Schwartz also recommends making nonreturnable purchases. I decided to keep the stupid pooch cartoons. Why? Because it’s not just about being satisfied, it’s about being practical.
Income is renewable, but some other resources—like attention—are not. I’ve talked before about attention as a currency and how it determines the value of time.
For example: Is your weekend really free if you find a crisis in the inbox Saturday morning that you can’t address until Monday morning?
Even if the inbox scan lasts 30 seconds, the preoccupation and forward projection for the subsequent 48 hours effectively deletes that experience from your life. You had time but you didn’t have attention, so the time had no practical value.
The choice-minimal lifestyle becomes an attractive tool when we consider two truths.
Considering options costs attention that then can’t be spent on action or present-state awareness.
Attention is necessary for not only productivity but appreciation.
Therefore:
Too many choices = less or no productivity
Too many choices = less or no appreciation
Too many choices = sense of overwhelm
What to do? There are six basic rules or formulas that can be used:
1. Set rules for yourself so you can automate as much decision making as possible [see the rules I use to outsource my e-mail to Canada, included at the end of this section, as an example of this].
2. Don’t provoke deliberation before you can take action.
One simple example: Don’t scan the inbox on Friday evening or over the weekend if you might encounter work problems that can’t be addressed until Monday.
3. Don’t postpone decisions just to avoid uncomfortable conversations.
If an acquaintance asks you if you want to come to their house for dinner next week, and you know you won’t, don’t say, “I’m not sure. I’ll let you know next week.” Instead, use something soft but conclusive like, “Next week? I’m pretty sure I have another commitment on Thursday, but thank you for the invite. Just so I don’t leave you hanging, let’s assume I can’t make it, but can I let you know if that changes?” Decision made. Move on.

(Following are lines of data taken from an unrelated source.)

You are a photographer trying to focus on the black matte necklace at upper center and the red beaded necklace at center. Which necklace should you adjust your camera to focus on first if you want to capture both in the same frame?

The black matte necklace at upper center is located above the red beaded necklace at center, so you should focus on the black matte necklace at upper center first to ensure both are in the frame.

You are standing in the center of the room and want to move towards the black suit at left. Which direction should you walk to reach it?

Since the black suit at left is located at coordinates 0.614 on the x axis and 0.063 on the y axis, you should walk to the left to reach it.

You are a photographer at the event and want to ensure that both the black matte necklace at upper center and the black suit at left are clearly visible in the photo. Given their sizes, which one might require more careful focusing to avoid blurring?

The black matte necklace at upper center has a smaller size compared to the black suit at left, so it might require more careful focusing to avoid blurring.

4. Learn to make nonfatal or reversible decisions as quickly as possible.
Set time limits (I won’t consider options for more than 20 minutes), option limits (I’ll consider no more than three options), or finance thresholds (Example: If it costs less than $100 [or the potential damage is less than $100], I’ll let a virtual assistant make the judgment call).
I wrote most of this post after landing at the monster that is ATL airport in Atlanta. I could have considered half a dozen types of ground transportation in 15 minutes and saved 30–40%, but I grabbed a taxi instead. To use illustrative numbers: I didn’t want to sacrifice 10 attention units of my remaining 50 of 100 total potential units, since those 10 units couldn’t then be spent on this article. I had about eight hours before bedtime due to time zone differences—plenty of time—but scarce usable attention after an all-nighter of fun and the cross-country flight. Fast decisions preserve usable attention for what matters.

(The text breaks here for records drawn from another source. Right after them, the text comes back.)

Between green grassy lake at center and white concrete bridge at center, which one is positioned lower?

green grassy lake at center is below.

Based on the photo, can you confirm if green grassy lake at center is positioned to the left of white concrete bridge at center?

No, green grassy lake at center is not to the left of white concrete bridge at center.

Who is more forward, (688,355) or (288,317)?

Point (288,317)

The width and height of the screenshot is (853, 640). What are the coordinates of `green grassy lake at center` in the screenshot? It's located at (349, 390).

5. Don’t strive for variation—and thus increase option consideration—when it’s not needed. Routine enables innovation where it’s most valuable.
In working with athletes, for example, it’s clear that those who maintain the lowest bodyfat percentage eat the same foods over and over with little variation. I’ve eaten the same “slow-carb” breakfast and lunch for nearly two years,88 putting variation only into meals that I focus on for enjoyment: dinner and all meals on Saturdays. This same routine-variation distinction can be found in exercise vs. recreation. For fat loss and muscle gain (even as much as 34 pounds in four weeks), I’ve followed the same time—minimal exercise protocol with occasional experiments since 1996. For recreation, however, where the focus is enjoyment and not efficacy, I tend to try something new each weekend, whether climbing at Mission Cliffs in San Francisco or mountain biking from tasting to tasting in Napa.

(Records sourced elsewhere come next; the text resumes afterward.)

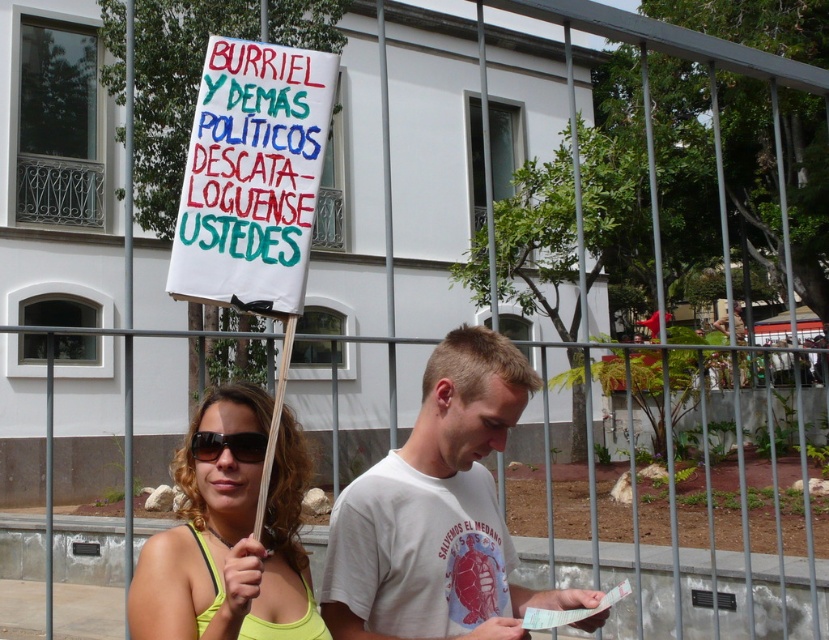 Between white cotton t-shirt at center and black plastic goggles at center, which one appears on the left side from the viewer's perspective?

black plastic goggles at center is more to the left.

This screenshot has height=640, width=829. Describe the element at coordinates (439, 513) in the screenshot. I see `white cotton t-shirt at center` at that location.

Does point (429, 488) come behind point (192, 436)?

Yes, point (429, 488) is farther from viewer.

You are a GUI agent. You are given a task and a screenshot of the screen. Output one action in this format:
    pyautogui.click(x=<x>, y=<y>)
    Task: Click on the white cotton t-shirt at center
    
    Given the screenshot: What is the action you would take?
    pyautogui.click(x=439, y=513)

Does white paper sign at center appear under yellow-green fabric at center?

No.

Is point (274, 172) farther from camera compared to point (236, 467)?

Yes, point (274, 172) is behind point (236, 467).

Find the location of a particular element. white paper sign at center is located at coordinates (251, 177).

Which is in front, point (250, 253) or point (211, 449)?

Point (211, 449)

Describe the element at coordinates (251, 177) in the screenshot. I see `white paper sign at center` at that location.

Locate an element on the screen. The height and width of the screenshot is (640, 829). white paper sign at center is located at coordinates (251, 177). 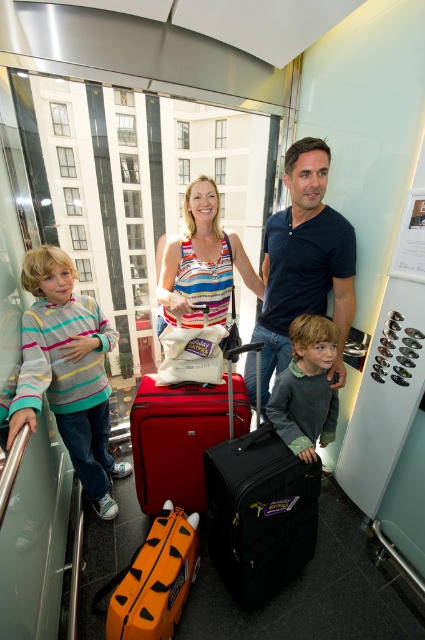 Question: Estimate the real-world distances between objects in this image. Which object is closer to the striped cotton shirt at left?

Choices:
 (A) matte black suitcase at center
 (B) striped fabric tank top at center
 (C) matte red suitcase at center
 (D) black matte suitcase at center

Answer: (C)

Question: Is matte red suitcase at center below gray fleece sweater at center?

Choices:
 (A) yes
 (B) no

Answer: (A)

Question: Can you confirm if striped fabric tank top at center is positioned above gray fleece sweater at center?

Choices:
 (A) no
 (B) yes

Answer: (B)

Question: Based on their relative distances, which object is farther from the dark blue t-shirt at center?

Choices:
 (A) gray fleece sweater at center
 (B) matte red suitcase at center

Answer: (B)

Question: Is matte black suitcase at center wider than dark blue t-shirt at center?

Choices:
 (A) no
 (B) yes

Answer: (B)

Question: Which of the following is the farthest from the observer?

Choices:
 (A) striped cotton shirt at left
 (B) matte black suitcase at center

Answer: (B)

Don’t confuse what should be results-driven with routine (e.g., exercise) with something enjoyment-driven that benefits from variation (e.g., recreation).
6. Regret is past-tense decision making. Eliminate complaining to minimize regret.
Condition yourself to notice complaints and stop making them with a simple program like the “21-day no-complaint experiment” made famous by Will Bowen, where you wear a single bracelet and move it from one wrist to the other each time you complain. The goal is 21 days without complaining and you reset to 0 each time you slip up. This increased awareness helps prevent useless past-tense deliberation and negative emotions that improve nothing but deplete your attention.
DECISION-MAKING ISN’T to be avoided—that’s not the problem. Look at a good CEO or top corporate performer and you’ll see a high volume of decisions.
It’s deliberation—the time we vacillate over and consider each decision—that’s the attention consumer. Total deliberation time, not the number of decisions, determines your attention bank account balance (or debt).
Let’s assume you pay 10% over time by following the above rules but cut your average “decision cycle” time by an average of 40% (10 minutes reduced to 6 minutes, for example). Not only will you have much more time and attention to spend on revenue-generating activities, but you’ll get greater enjoyment from what you have and experience. Consider that 10% additional cost as an investment and part of your “ideal lifestyle tax,” but not as a loss.
Embrace the choice-minimal lifestyle. It’s a subtle and under-exploited philosophical tool that produces dramatic increases in both output and satisfaction, all with less overwhelm.
Make testing a few of the principles the first of many fast and reversible decisions. —FEBRUARY 6, 2008
The Not-to-Do List: 9 Habits to Stop Now
“Not-to-do” lists are often more effective than to-do lists for upgrading performance.
The reason is simple: What you don’t do determines what you can do.
Here are nine stressful and common habits that entrepreneurs and office workers should strive to eliminate. The bullets are followed by more detailed descriptions. Focus on one or two at a time, just as you would with high-priority to-do items.
1. Do not answer calls from unrecognized phone numbers.
Feel free to surprise others, but don’t be surprised. It just results in unwanted interruption or poor negotiating positions. Let it go to voicemail, and consider using a service like GrandCentral (you can listen to people leaving voicemail or receive them as text messages) or Phonetag.com (receive voicemails as e-mail).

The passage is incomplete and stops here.